Nie wiedział, czy powinien się tego uczucia bać. Nawet nie do końca miał świadomość, czego właściwie ma lub nie ma się w tym wszystkim obawiać. To raczej niepokojące, gdy ktoś tak młody nie pamięta lwiej części swego życia. Miał ledwo szesnaście wiosen, a dwunastu z nich w ogóle nie potrafił przywołać z odmętów zapomnienia.

I to nie było uczucie, jakiego doświadcza każdy, bowiem nikt wszystkich dni swego życia nie pamięta. 

On nie umiał stwierdzić, czy wtedy istniał.

Jedyne co go trzymało przy twierdzącej odpowiedzi na to pytanie, to fakt, że nie da się tak po prostu powstać z piachu w wieku kilkunastu lat.

Istniały osoby, które wiedziały o nim i o jego życiu więcej niż on sam.

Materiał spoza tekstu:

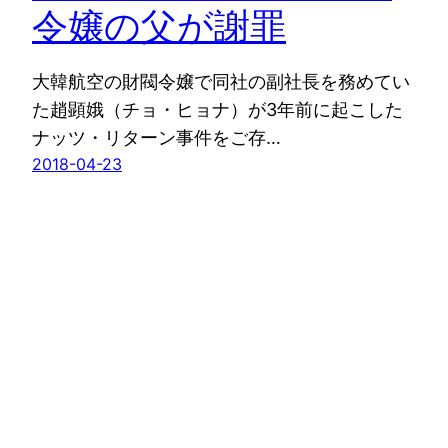
令嬢の父が謝罪
大韓航空の財閥令嬢で同社の副社長を務めてい
た趙顕娥（チョ・ヒョナ）が3年前に起こした
ナッツ・リターン事件をご存…
2018-04-23
【英国発】news from nowhere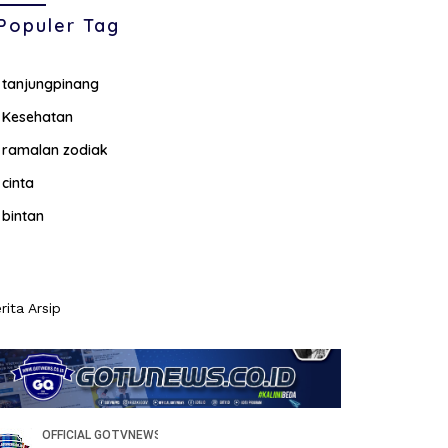
Populer Tag
tanjungpinang
Kesehatan
ramalan zodiak
cinta
bintan
rita Arsip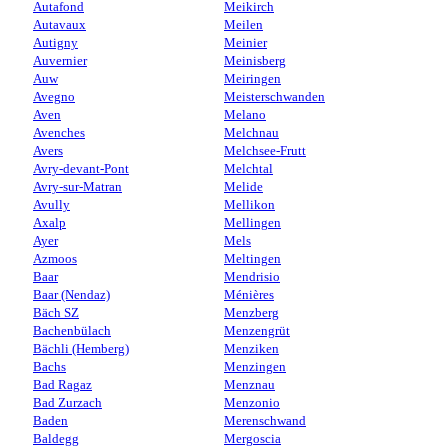
Autafond
Meikirch
Autavaux
Meilen
Autigny
Meinier
Auvernier
Meinisberg
Auw
Meiringen
Avegno
Meisterschwanden
Aven
Melano
Avenches
Melchnau
Avers
Melchsee-Frutt
Avry-devant-Pont
Melchtal
Avry-sur-Matran
Melide
Avully
Mellikon
Axalp
Mellingen
Ayer
Mels
Azmoos
Meltingen
Baar
Mendrisio
Baar (Nendaz)
Ménières
Bäch SZ
Menzberg
Bachenbülach
Menzengrüt
Bächli (Hemberg)
Menziken
Bachs
Menzingen
Bad Ragaz
Menznau
Bad Zurzach
Menzonio
Baden
Merenschwand
Baldegg
Mergoscia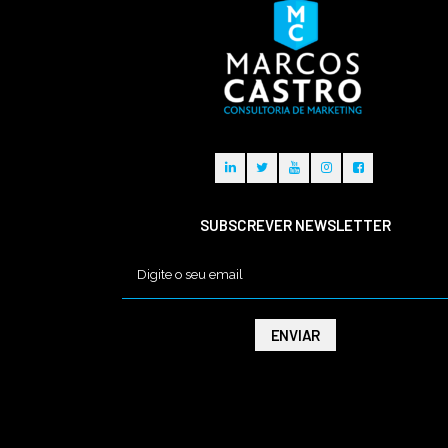
SUBSCREVER NEWSLETTER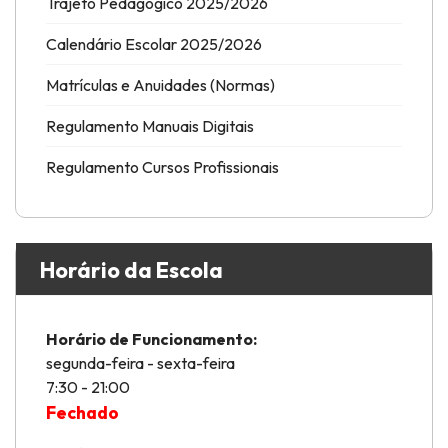
Trajeto Pedagógico 2025/2026
Calendário Escolar 2025/2026
Matrículas e Anuidades (Normas)
Regulamento Manuais Digitais
Regulamento Cursos Profissionais
Horário da Escola
Horário de Funcionamento:
segunda-feira - sexta-feira
7:30 - 21:00
Fechado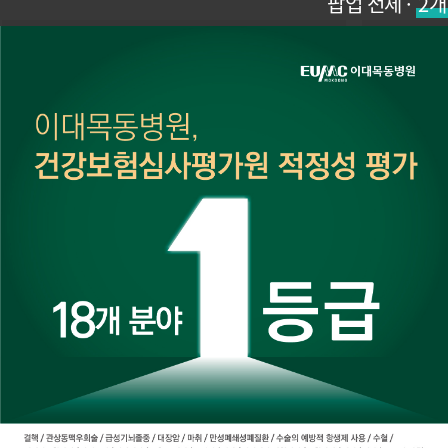
팝업 전체 ·
2개
김미경 교수
심경원 교
생리량이 갑자기 많아졌다면? 자궁내막암
체감 3
이 보내는 의외의 신호들
경보' 
THANKS
고맙습니다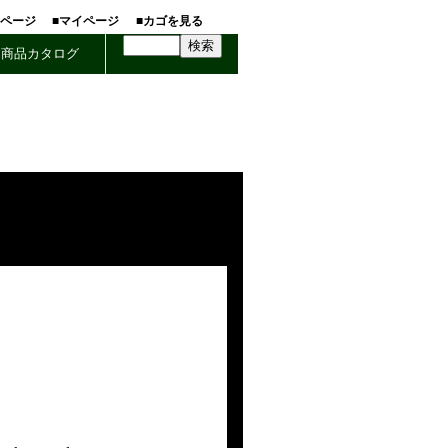
ホページ
■マイページ
■カゴを見る
商品カタログ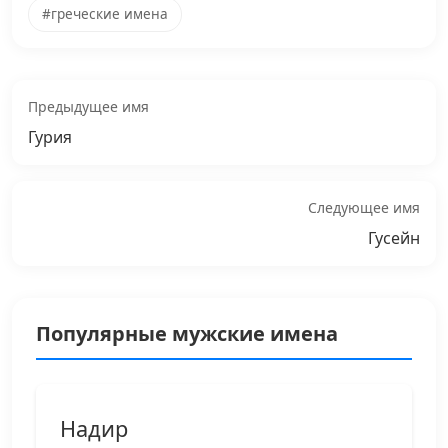
#греческие имена
Предыдущее имя
Гурия
Следующее имя
Гусейн
Популярные мужские имена
Надир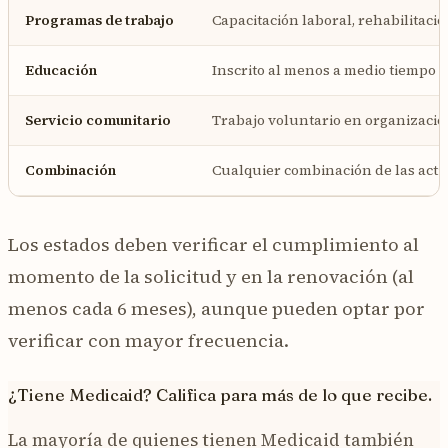
Programas de trabajo
Capacitación laboral, rehabilitaci
Educación
Inscrito al menos a medio tiempo e
Servicio comunitario
Trabajo voluntario en organizacio
Combinación
Cualquier combinación de las acti
Los estados deben verificar el cumplimiento al
momento de la solicitud y en la renovación (al
menos cada 6 meses), aunque pueden optar por
verificar con mayor frecuencia.
¿Tiene Medicaid? Califica para más de lo que recibe.
La mayoría de quienes tienen Medicaid también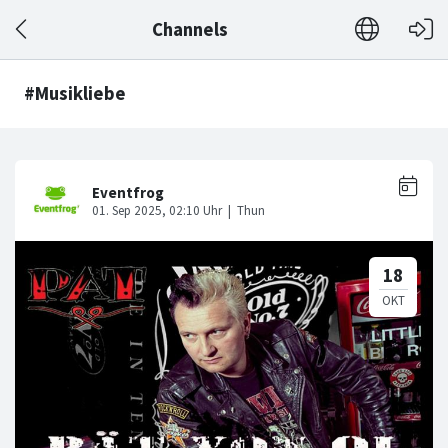
Channels
#Musikliebe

A nawet nie osoby, pal licho ludzi! Kto wie, czy głupie fotografie nie miały o nim więcej do powiedzenia? To go naprawdę czasem przerażało.

Z drugiej zaś strony nie wiedział, na ile rozsądnym jest strach przed nicością. Nie bał się przecież mordercy, którego nigdy nie poznał, nie zobaczył ani nic o nim nie usłyszał. A mimo to lęk, którego doświadczał, można porównać do obaw przed ciemnością, podczas gdy żyje się w ciągłej łasce słońca, nie poznawszy nigdy wcześniej ni zmierzchu, ni nocy. 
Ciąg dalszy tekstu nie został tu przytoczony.